Он громко рассмеялся:

— Я думаю, что мои сыновья убили себя, чтобы я их не высмеял в газетах своего патрона Уильяма Рэндолфа Херста.

— А ваша жена?

Старый гринго обвел взглядом равнину, остановившись на зарослях тамариска у едва приметной речушки. Эти роскошные и алчные кусты высасывают всю воду, оставляя скудный горько-соленый ручеек, ни для кого не пригодный.

— Она умерла в одиночестве и в печали, умерла от болезни, которая точила ее изнутри, от мыслей, что жизнь растрачена на нескончаемое нудное препирательство супругов, ежедневно сталкивающихся нос к носу совершенно молча, даже не глядя друг на друга. Невыносимое сосуществование двух слепых кротов в одной норе.

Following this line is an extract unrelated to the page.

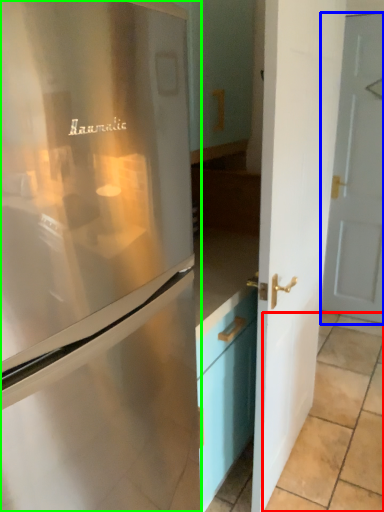 Question: Which is nearer to the tile (highlighted by a red box)? door (highlighted by a blue box) or refrigerator (highlighted by a green box).

Choices:
 (A) door
 (B) refrigerator

Answer: (A)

Только смерть может перекрыть такую меру озлобленности, такое желание успокоения, такую увлеченность творчеством, а вообще где доказательства этого хваленого таланта? — сказал старик, меняя тон, чувствуя, что побаливает голова, отступая от Гарриет Уинслоу, как отступает грешник от исповедальни и смотрит, где бы преклонить колена для покаяния. Старый гринго вперил взор в слепую темь пустыни, словно пытаясь разглядеть на почве ядовитые разливы креозота, убивающего ростки любого растения. И он отступил от Гарриет Уинслоу.

— А ваша дочь? — спросила Гарриет Уинслоу, впервые дрогнувшим голосом, тут же мысленно обругав себя за слабость.

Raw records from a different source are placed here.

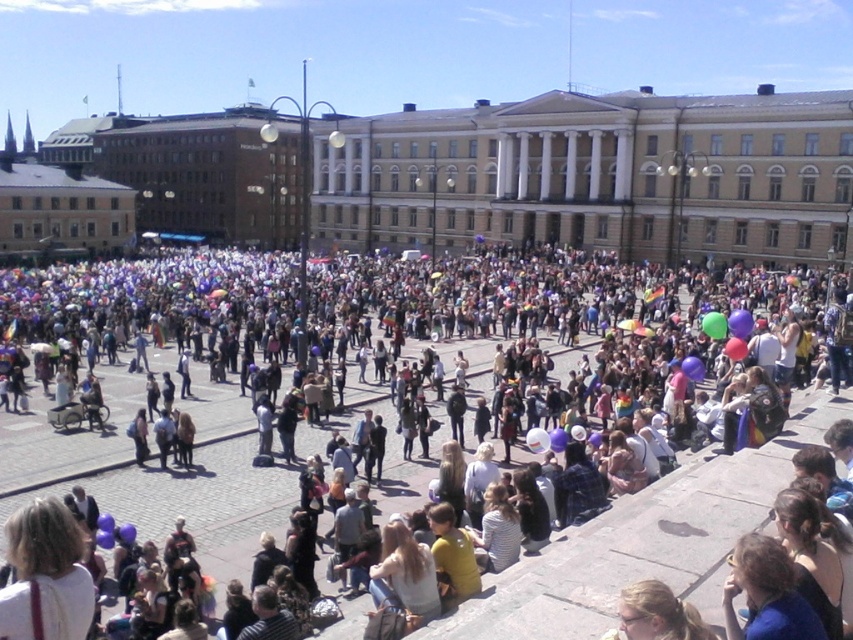 Between point (654, 115) and point (747, 314), which one is positioned behind?

The point (654, 115) is behind.

Which of these two, yellow stone building at center or translucent purple balloon at center, stands shorter?

Standing shorter between the two is translucent purple balloon at center.

Is point (312, 122) farther from camera compared to point (740, 314)?

Yes.

You are a GUI agent. You are given a task and a screenshot of the screen. Output one action in this format:
    pyautogui.click(x=<x>, y=<y>)
    Task: Click on the yellow stone building at center
    
    Given the screenshot: What is the action you would take?
    pyautogui.click(x=595, y=176)

Between dark blue shirt at lower right and light brown hair at lower center, which one appears on the right side from the viewer's perspective?

Positioned to the right is dark blue shirt at lower right.

Identify the location of dark blue shirt at lower right. This screenshot has height=640, width=853. (767, 593).

Does yellow stone building at center appear on the left side of rubber balloon at lower right?

Yes, yellow stone building at center is to the left of rubber balloon at lower right.

Is yellow stone building at center behind rubber balloon at lower right?

Yes, it is behind rubber balloon at lower right.

Between point (824, 177) and point (706, 317), which one is positioned behind?

The point (824, 177) is behind.

Locate an element on the screen. The height and width of the screenshot is (640, 853). yellow stone building at center is located at coordinates (595, 176).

— Моя дочь поклялась никогда не видеть меня, — спокойно ответил старик, нервно шаря руками по столу в поисках текилы или клочка бумаги. — Она мне сказала: «Я лучше умру, чем когда-либо увижу тебя, ибо надеюсь, что ты умрешь до того, как почувствуешь, что я тебе нужна». Но я сомневаюсь, мисс Гарриет, я в этом сомневаюсь, потому что в ее глазах светилась надежда, что я не забуду тех детских игрушек, которые, кроме всего прочего, связывали нас столько лет. Так ведь было и в вашей семье, с вами, с вашим отцом, с вашей матерью, мисс Гарриет?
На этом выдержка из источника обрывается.